Machine Learning Models

Our goal is to achieve the highly accurate predictions of the probability of a loan defaulting with our selected features, and use this predicted probability as an input to our investment strategy. We use a suite of models to predict this probability and conduct hyperparameter searches using grid search. The models we explore are listed below with their tuned hyperparameters.

The baseline accuracy, i.e. accuracy achieved when the majority class (repaid loans) is always predicted, is 0.82 on the training set and 0.78 on the test set. While most of our models do not achieve baseline accuracy, we attribute this to discarding variables we identify as potentially containing information about protected classes.

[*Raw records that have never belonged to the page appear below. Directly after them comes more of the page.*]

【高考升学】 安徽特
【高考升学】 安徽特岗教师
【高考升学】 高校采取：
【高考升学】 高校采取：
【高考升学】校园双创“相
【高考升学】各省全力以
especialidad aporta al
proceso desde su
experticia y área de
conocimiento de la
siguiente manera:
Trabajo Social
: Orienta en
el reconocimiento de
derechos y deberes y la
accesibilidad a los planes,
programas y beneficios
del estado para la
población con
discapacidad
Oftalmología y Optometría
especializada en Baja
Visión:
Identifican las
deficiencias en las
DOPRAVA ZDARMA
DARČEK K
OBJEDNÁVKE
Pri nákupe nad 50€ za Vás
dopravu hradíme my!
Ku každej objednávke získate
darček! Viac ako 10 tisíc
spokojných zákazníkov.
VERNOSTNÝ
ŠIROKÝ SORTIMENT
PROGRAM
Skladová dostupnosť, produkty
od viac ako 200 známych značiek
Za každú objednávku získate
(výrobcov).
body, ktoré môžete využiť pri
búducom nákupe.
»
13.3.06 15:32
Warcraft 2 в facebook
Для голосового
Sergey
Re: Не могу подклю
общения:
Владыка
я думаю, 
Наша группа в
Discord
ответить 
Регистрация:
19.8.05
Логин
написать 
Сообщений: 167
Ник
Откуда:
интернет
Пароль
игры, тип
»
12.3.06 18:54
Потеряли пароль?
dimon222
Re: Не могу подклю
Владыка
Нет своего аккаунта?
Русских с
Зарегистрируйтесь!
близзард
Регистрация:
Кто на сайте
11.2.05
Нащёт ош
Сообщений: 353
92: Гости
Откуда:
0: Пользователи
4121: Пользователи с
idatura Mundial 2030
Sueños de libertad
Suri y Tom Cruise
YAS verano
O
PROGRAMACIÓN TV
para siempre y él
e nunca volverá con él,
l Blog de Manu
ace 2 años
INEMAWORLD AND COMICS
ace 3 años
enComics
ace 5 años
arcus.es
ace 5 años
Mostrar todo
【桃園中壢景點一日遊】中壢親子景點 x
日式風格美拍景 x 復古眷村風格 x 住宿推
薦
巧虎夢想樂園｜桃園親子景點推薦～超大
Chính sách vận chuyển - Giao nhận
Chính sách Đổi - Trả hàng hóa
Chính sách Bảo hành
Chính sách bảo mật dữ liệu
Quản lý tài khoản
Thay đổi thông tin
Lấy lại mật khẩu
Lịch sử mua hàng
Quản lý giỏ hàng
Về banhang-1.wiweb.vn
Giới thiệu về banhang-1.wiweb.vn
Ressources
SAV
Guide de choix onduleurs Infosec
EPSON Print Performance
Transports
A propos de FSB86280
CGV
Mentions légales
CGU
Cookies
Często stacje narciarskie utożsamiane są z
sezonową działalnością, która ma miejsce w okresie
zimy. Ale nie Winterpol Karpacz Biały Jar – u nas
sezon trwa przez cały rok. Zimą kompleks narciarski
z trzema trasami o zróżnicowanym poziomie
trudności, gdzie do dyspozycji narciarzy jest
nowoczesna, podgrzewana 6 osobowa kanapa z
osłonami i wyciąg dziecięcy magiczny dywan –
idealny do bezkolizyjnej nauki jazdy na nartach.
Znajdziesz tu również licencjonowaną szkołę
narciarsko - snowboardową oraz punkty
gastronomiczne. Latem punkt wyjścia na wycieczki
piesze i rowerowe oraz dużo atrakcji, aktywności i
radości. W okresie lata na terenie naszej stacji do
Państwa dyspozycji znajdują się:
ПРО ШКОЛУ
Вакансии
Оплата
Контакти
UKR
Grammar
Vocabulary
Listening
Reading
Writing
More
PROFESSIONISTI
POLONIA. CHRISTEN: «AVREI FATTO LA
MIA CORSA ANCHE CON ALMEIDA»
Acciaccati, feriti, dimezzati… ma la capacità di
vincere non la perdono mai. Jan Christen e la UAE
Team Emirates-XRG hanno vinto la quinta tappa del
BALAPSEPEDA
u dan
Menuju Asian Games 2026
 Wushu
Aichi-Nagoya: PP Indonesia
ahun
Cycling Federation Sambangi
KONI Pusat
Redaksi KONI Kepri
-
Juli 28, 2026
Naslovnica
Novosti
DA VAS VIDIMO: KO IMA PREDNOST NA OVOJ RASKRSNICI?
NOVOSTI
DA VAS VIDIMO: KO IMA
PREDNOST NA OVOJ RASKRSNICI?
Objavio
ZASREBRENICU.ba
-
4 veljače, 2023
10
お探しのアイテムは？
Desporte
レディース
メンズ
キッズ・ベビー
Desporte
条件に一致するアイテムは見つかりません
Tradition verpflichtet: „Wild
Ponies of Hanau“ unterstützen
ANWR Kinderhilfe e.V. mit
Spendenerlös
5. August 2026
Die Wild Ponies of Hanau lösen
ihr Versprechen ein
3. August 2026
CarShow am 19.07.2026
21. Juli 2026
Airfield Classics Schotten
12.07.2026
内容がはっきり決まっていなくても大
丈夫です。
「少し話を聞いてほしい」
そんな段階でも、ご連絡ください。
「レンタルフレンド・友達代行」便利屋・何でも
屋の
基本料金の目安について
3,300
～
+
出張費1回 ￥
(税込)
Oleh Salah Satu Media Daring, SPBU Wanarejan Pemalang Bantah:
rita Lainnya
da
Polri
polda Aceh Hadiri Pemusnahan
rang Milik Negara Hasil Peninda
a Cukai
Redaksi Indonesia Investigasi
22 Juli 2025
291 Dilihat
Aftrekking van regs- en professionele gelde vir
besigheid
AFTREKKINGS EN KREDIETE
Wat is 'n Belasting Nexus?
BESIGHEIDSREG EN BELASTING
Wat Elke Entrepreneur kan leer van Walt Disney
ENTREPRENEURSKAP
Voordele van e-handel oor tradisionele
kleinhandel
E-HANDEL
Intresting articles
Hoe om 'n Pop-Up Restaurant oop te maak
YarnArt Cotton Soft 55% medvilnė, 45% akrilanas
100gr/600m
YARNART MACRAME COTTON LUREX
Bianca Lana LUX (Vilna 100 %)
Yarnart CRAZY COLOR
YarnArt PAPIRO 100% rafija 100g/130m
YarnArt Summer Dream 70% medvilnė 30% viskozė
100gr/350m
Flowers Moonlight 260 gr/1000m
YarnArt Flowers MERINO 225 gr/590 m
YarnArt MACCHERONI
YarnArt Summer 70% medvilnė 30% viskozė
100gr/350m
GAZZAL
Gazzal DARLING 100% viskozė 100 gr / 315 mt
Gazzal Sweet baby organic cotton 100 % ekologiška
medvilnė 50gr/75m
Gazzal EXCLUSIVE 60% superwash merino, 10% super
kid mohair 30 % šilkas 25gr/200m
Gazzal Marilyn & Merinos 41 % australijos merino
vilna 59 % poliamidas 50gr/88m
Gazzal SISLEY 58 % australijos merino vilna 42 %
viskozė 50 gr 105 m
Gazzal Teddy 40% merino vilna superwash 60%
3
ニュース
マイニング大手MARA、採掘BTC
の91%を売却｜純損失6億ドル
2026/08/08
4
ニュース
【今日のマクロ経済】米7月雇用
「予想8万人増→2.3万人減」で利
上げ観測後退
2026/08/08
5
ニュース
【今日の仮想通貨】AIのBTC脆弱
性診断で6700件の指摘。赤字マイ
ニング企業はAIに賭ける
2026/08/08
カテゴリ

As displayed in the table below, the highest test accuracy is achieved by the neural network, followed by QDA. However, QDA achieves a high test accuracy because it predominantly predicts that loans are repaid (only 0.07% of loans are predicted to default). A dive into QDA’s training accuracy reveals a similar pattern, where only 3.4% of the loans are predicted to default, despite 50% of the loans resulting in true defaults. Given this trend, we don’t trust that QDA has learnt the nuances of our training data, so we choose the next contender, logistic regression, to take forward to our return on investment analysis, along with the neural network.

Heuristically, it mattered to us that our models be able to assign different spectrums of default probabilities to loans that went on to default compared with those that repaid succesfully. We considered the probability distributions associated with our two outcome classes in the training data - aware of the fact that we shouldn’t read too much into this since there was clearly the chance our models were overfit.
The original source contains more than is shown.